What do you think of this article? It is from _Modern Reformation_.



> An important aspect of the Christian gospel that seeks to proclaim the love, mercy, and compassion of God is the affirmation of God's identification and solidarity with human suffering. A suffering humanity needs a God who knows what it means to suffer. The church has traditionally met this need by emphasizing the passion and death of Jesus Christ. Especially in the theology of the Reformation, a "theology of the cross" sought to recognize God's self-revelation hidden in the humility, shame, and suffering of the cross of Jesus Christ. Through the theology of the cross, God is known as the God who suffers with and for humanity. Yet, how does God identify with human suffering? Does God suffer in himself, in his own being; or is God immutable (unchanging), and therefore impassible (incapable of suffering), as the church has historically affirmed?

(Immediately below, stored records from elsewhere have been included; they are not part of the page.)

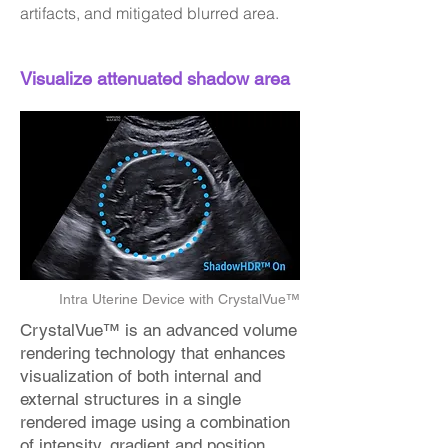
artifacts, and mitigated blurred area.
Visualize attenuated shadow area
Intra Uterine Device with CrystalVue™
CrystalVue™ is an advanced volume
rendering technology that enhances
visualization of both internal and
external structures in a single
rendered image using a combination
of intensity, gradient and position.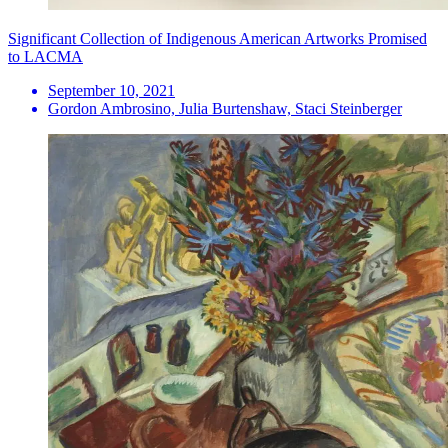
Significant Collection of Indigenous American Artworks Promised
to LACMA
September 10, 2021
Gordon Ambrosino, Julia Burtenshaw, Staci Steinberger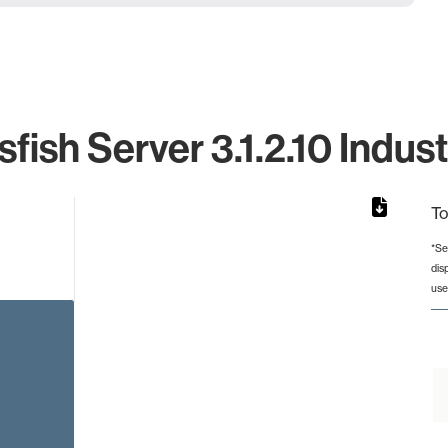
fish Server 3.1.2.10 Indus
To
*Se
dis
rom 1 to 1.
use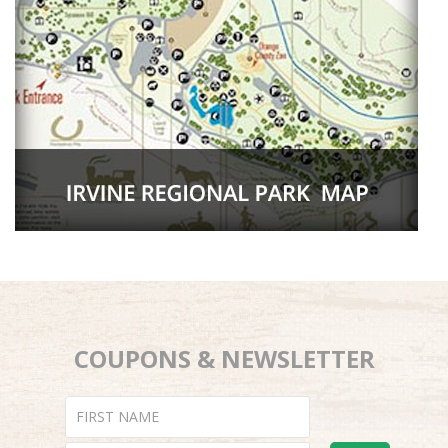
COUPONS & NEWSLETTER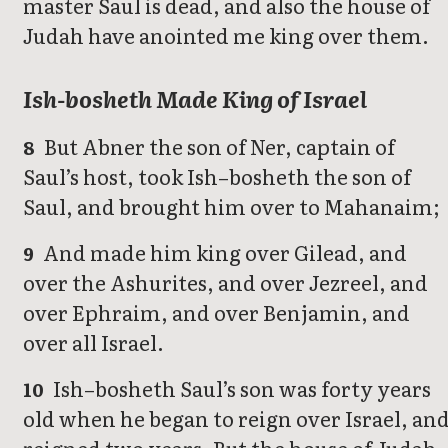
master Saul is dead, and also the house of
Judah have anointed me king over them.
Ish-bosheth Made King of Israel
But Abner the son of Ner, captain of
8
Saul’s host, took Ish–bosheth the son of
Saul, and brought him over to Mahanaim;
And made him king over Gilead, and
9
over the Ashurites, and over Jezreel, and
over Ephraim, and over Benjamin, and
over all Israel.
Ish–bosheth Saul’s son was forty years
10
old when he began to reign over Israel, an
reigned two years. But the house of Judah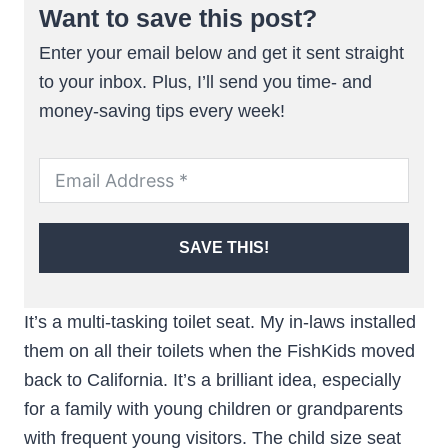
Want to save this post?
Enter your email below and get it sent straight
to your inbox. Plus, I’ll send you time- and
money-saving tips every week!
SAVE THIS!
It’s a multi-tasking toilet seat. My in-laws installed
them on all their toilets when the FishKids moved
back to California. It’s a brilliant idea, especially
for a family with young children or grandparents
with frequent young visitors. The child size seat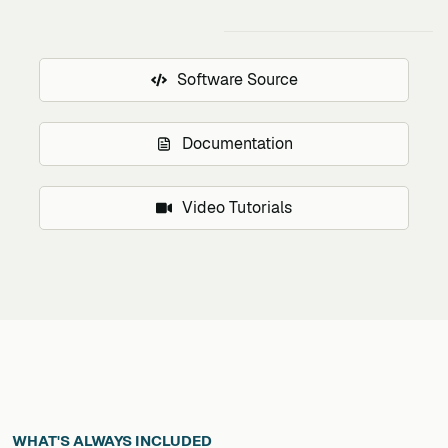
Software Source
Documentation
Video Tutorials
WHAT'S ALWAYS INCLUDED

Can God's impassibility be upheld while at the same time affirming his real awareness of, and true identification with, human suffering? Why is it theologically important to maintain the historical witness to God's impassibility, especially in the face of so much suffering in today's world?
> 
> In this article, I will seek to answer these questions in two ways. Negatively, I will offer a critique of the contemporary theological trend that seeks to attribute suffering to God's being, or to assert God's passibility. (1) This trend affirms that God suffers in himself, and that the suffering of Jesus is the actual suffering of his divine nature. A clearly articulated representation of the general trend, and a viewpoint also being voiced in wider evangelicalism, is Jurgen Moltmann's theology of the cross. The most important discussion of Moltmann's theology of the cross is found in his book, The Crucified God, where he attempts both to understand God's being from the suffering and death of Jesus and to apply this understanding to what he calls a "theology after Auschwitz." (2) A representation of this theological project in contemporary evangelicalism is found in Dennis Ngien's article, "The God Who Suffers," which appeared in the February 3, 1997, edition of Christianity Today. (3) Positively, I will seek to answer these questions by reaffirming the Christian historical understanding of the trinitarian conceptual distinction, the incarnation, and Chalcedonian two-nature Christology; and by demonstrating the proper relationship between them as the context for a theology of the cross. In view of these key doctrinal formulations, I will demonstrate how an evangelical theology of the cross can and should affirm both divine impassibility and God's true identification and solidarity with the suffering of this hurting world.


----------



## earl40 (Mar 17, 2013)

Pergamum said:


> *MODERATOR's note. The link contains a second commandment violation.*
> 
> Modern Reformation - Articles
> 
> ...



From what I read here I see nothing I would not like noting that this is a subject that I wrestled with for a long time that when I realized God is impassible which includes the divine nature of Jesus. To err in this area In my most humble opinion is serious but common among most Christians today. Take for instance when Johnny Erickson Tada wrote a book titled "When God weeps". I did not read it yet but I hope she qualifies the title though I doubt she did...I will stand for correction here if she did.


----------



## MW (Mar 17, 2013)

Pergamum said:


> What do you think of this article?



Quite technical, but helpfully draws on traditional orthodox distinctions for critiquing and correcting modern theological trends which affirm suffering in God. The distinction between immanent and external acts is the key to the discussion and this is usefully brought to bear on the voluntary nature of God's love. A reciprocal love which necessarily flows from God's being to the suffering creation forfeits the essential property of being voluntary. Some reference might also have been made to electing love to make this point, which also would have the advantage of dispelling the universalism implicit in the concept of divine passibility.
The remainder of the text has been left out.